If there is a user level instruction that accomplishes this, call it CBO.SCRUB.$id (which might be CMO.FLUSH.$id, or which might be a separate scrub instruction) then no data value dependent exceptions means:
- either the CBO.SCRUB must perform the scrubbing and hardware, without requiring software help
- or software should look at some return value from CBO.SCRUB
- or an implementation dependent data value dependent trap may be used, to emulate the scrubbing
It is highly likely that certain privilege levels are allowed to perform some CMOs directly, but not others.
For example, user level CMOs
- might be allowed to perform not non-lossy operations like FLUSH and CLEAN, but not lossy operations like DISCARD.
- They might also be not allowed to perform operations like CMO.ALL, because of interrupt blocking and/or forward progress issues.
- similarly, they might not be allowed to perform operations like CMO.UX, the cache line/entry (set,way) of a cache.
- Because of excessive FUD of process migration flushing entire cache via CMO.ALL and CMO.UX
- we can't guarantee that flushes of an entire cache can be migrated or otherwise permitted to user mode
- but it is obvious that certain such entire cache flushes can be migrated or otherwise permitted to user mode
- e.g. instantaneous invalidations
- e.g. flushes of shared coherent caches
- Because of excessive FUD of process migration flushing entire cache via CMO.ALL and CMO.UX
So unless we can group these things in such a way that the interception can be based on DSR or instruction encoding, essentially we would say that you cannot intercept such operations at fine-grain. You have to intercept all in their class, or none.
This is of course also applicable not just to user level CMOs but also to guest operating system CMOs.
I suspect that this could be a significant impediment to virtualization/hypervisor performance. In general, when you're building hypervisor/virtual machine system, you want to allow the guest operating system to be able to do as many things unmediated as possible.
Once again: This only applies to code that is supposed to run everywhere on a RISC-V system.
- implementations are always capable of providing implementation dependent data value dependent exceptions
Don't get confused by statements such as the following in the unprivspec (Volume 1, Unprivileged Spec v. 20191213)
"Exceptional conditions" does not mean "exception that redirects control flow out of user code to an exception handler". it just means that The RISC-V ISA requires the appropriate values, e.g. the canonical man, to be produced and placed in the destination register, and the appropriate sticky flags to be set in the floating-point status register.
Also, observe that implementations are allowed to provide data dependent traps to machine mode software handlers". the architecture just does not require it of all implementations. the trap handler, if it returns, is required to put values in destination register and floating-point status flags as required by the ISA.

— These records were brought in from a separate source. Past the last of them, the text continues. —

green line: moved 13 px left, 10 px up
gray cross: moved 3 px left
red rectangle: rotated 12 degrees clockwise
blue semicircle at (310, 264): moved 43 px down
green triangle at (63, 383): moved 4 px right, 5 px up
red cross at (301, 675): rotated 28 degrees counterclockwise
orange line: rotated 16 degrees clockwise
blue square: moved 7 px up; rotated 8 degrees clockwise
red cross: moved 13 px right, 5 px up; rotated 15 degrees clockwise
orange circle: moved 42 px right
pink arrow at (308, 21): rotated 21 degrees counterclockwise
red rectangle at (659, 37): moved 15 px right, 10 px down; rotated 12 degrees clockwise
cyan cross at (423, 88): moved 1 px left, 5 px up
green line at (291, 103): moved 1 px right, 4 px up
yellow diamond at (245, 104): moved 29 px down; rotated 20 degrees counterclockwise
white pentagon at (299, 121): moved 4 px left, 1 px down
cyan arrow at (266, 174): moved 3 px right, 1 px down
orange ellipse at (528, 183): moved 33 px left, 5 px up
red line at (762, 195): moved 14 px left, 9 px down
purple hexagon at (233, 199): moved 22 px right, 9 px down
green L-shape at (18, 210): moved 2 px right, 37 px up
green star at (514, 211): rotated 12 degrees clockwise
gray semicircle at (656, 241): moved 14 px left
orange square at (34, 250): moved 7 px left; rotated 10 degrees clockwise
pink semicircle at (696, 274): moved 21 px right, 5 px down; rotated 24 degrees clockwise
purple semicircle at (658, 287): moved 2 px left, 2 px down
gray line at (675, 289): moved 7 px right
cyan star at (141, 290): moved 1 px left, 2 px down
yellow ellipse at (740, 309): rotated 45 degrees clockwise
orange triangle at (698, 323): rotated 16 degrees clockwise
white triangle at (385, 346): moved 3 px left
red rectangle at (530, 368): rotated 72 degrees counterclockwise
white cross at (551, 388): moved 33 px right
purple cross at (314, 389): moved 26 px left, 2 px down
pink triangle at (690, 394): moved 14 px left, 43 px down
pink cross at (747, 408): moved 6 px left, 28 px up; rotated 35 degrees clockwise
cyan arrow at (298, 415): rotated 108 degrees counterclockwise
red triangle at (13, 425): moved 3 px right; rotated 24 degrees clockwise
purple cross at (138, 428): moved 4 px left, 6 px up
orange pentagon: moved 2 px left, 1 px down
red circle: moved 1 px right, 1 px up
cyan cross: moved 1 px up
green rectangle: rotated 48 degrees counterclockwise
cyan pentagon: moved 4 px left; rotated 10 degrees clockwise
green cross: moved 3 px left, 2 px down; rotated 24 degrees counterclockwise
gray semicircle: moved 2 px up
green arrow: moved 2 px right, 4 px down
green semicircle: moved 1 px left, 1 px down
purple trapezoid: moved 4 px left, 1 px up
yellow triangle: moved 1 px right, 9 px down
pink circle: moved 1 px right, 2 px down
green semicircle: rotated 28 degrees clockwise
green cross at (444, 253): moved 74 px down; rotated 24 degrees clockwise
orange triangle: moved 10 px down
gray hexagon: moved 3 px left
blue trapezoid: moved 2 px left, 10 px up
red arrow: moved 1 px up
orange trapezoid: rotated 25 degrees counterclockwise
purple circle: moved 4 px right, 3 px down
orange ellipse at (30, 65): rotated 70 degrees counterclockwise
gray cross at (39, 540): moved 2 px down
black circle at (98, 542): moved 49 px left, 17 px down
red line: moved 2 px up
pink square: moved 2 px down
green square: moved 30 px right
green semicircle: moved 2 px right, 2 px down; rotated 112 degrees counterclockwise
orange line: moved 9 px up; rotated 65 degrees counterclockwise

Ditto subnormal numbers: "Operations on subnormal numbers are handled in accordance with the IEEE 754-2008 standard." Or perform an implementation specific trap and emulate. #implementation specific trap and emulate
At least when I am first writing this I find it really hard to express in passive third-party language, without referring to people who have explained it to me. Especially since I do not want to give the impression that this is my idea. in fact, I disagree with some aspects of it, although I'm happy to go along with it[*]. I mainly want to share my understanding, as conveyed to me by Krste and Andrew, as well as the conjectures and thoughts from my discussions with other members of the CMO TG, etc.
Note *: hmm, perhaps I should say that this is my idea, since sometimes it seems to me like the best way to get an idea rejected is to say that I think it's a good idea.